This exercise calls for a copy of every line in the listing below that carries the word "they".

(Records supplied begins)

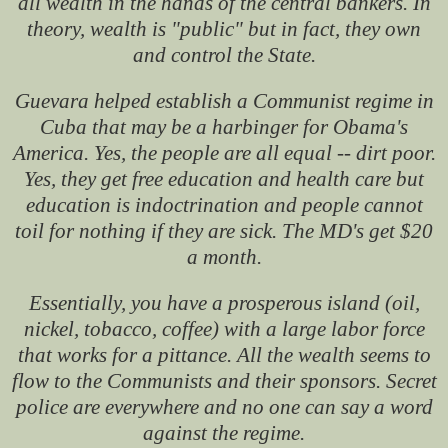
all wealth in the hands of the central bankers. In
theory, wealth is "public" but in fact, they own
and control the State.
Guevara helped establish a Communist regime in
Cuba that may be a harbinger for Obama's
America. Yes, the people are all equal -- dirt poor.
Yes, they get free education and health care but
education is indoctrination and people cannot
toil for nothing if they are sick. The MD's get $20
a month.
Essentially, you have a prosperous island (oil,
nickel, tobacco, coffee) with a large labor force
that works for a pittance. All the wealth seems to
flow to the Communists and their sponsors. Secret
police are everywhere and no one can say a word
against the regime.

(Records supplied ends)

**Answer box:**
theory, wealth is "public" but in fact, they own
Yes, they get free education and health care but
toil for nothing if they are sick. The MD's get $20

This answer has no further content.